Nova Scotia Mass Casualty Commission Summary

 

Earlier this year, the Nova Scotia Mass Casualty Commission released its final report, titled Turning the Tide Together.

The Mass Casualty Commission was a joint public inquiry between the Governments of Canada and Nova Scotia created to examine the April 2020 mass casualty in Nova Scotia.

This mass casualty was one of the largest mass murders in Canadian history, in which a sole perpetrator, Gabriel Wortman, killed 22 people throughout rural Nova Scotia over a 13-hour period while dressed as an RCMP officer and driving a mocked up RCMP cruiser.

 

Gender-Based Violence is a Mass Casualty

The commission’s findings, final report, and over 130 recommendations focus on how to increase community safety and to prevent such a tragedy from happening again.

A key theme throughout the report is the pervasive context of gender-based violence giving rise to the mass casualty and the failed actions of the police.

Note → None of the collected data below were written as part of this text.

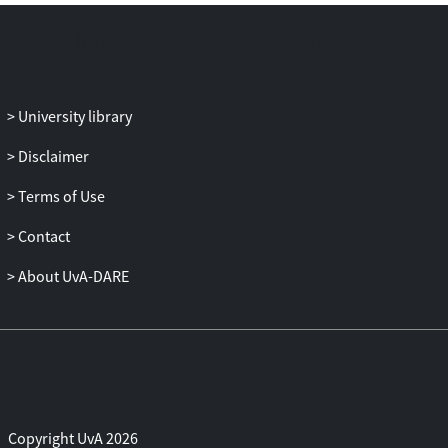
University library
Disclaimer
Terms of Use
Contact
About UvA-DARE
Copyright UvA 2026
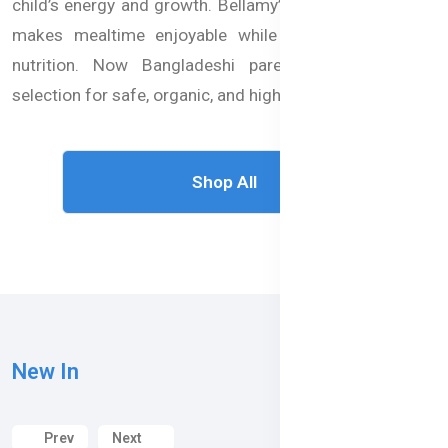
child’s energy and growth. Bellamy’s Organic baby food
makes mealtime enjoyable while providing balanced
nutrition. Now Bangladeshi parents can trust our
selection for safe, organic, and high-quality baby food.
Shop All
New In
Prev
Next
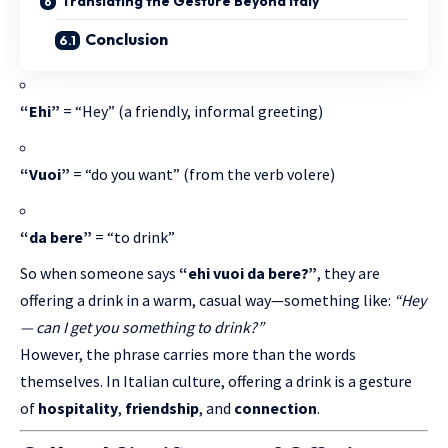
Translating the Gesture Beyond Italy
Conclusion
“Ehi”
= “Hey” (a friendly, informal greeting)
“Vuoi”
= “do you want” (from the verb volere)
“da bere”
= “to drink”
So when someone says
“ehi vuoi da bere?”
, they are
offering a drink in a warm, casual way—something like:
“Hey
— can I get you something to drink?”
However, the phrase carries more than the words
themselves. In
Italian culture
, offering a drink is a gesture
of
hospitality
,
friendship
, and
connection
.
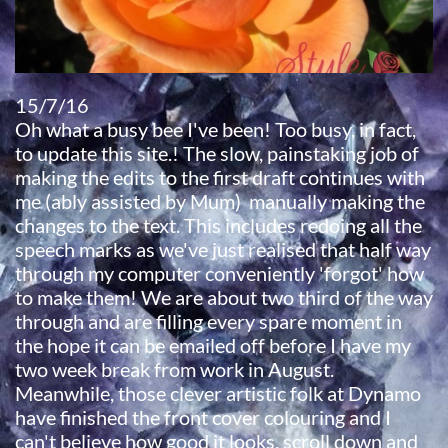
15/7/16
Oh what a busy bee I've been! Too busy, in fact,
to update this site.! The slow, painstaking job of
making the edits to the first draft continues with
me (ably assisted by Mum) manually making the
changes to the text. This includes redoing all the
speech marks as we've just realised that half way
through my computer conveniently 'forgot' how
to make them! We are about two third of the way
through and are filling every spare moment in
the hope it can be emailed off before I have my
two week break from work in August.
Meanwhile, those clever artistic folk at Dynamo
have finished the front cover colouring and I
can't believe how good it looks, scroll down and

The Commission stress that the strong connection between gender-based violence and mass casualties cannot be overlooked.

 

The Commission finds four main connections between gender-based violence and mass casualties:

  1. Perpetrators frequently target a specific woman at the outset of a mass casualty incident. Often, this is the perpetrator’s current or former intimate partner, a woman with whom the perpetrator wanted to have an intimate relationship, or a family member.
  2. Many perpetrators have a history of gender-based violence including intimate partner violence, coercive control, sexual assault, stalking, and harassment.
  3. Some mass casualties have been overtly motivated by hatred of women in general or by a belief that women don’t deserve respect, security, or equality.
  4. Some mass casualties are motivated by misogyny intersecting with other forms of extremism.

 

Disturbingly, the Commissioners found there were many warning signs of Wortman’s history of gender-based violence and several missed opportunities to intervene in the years before the mass casualty.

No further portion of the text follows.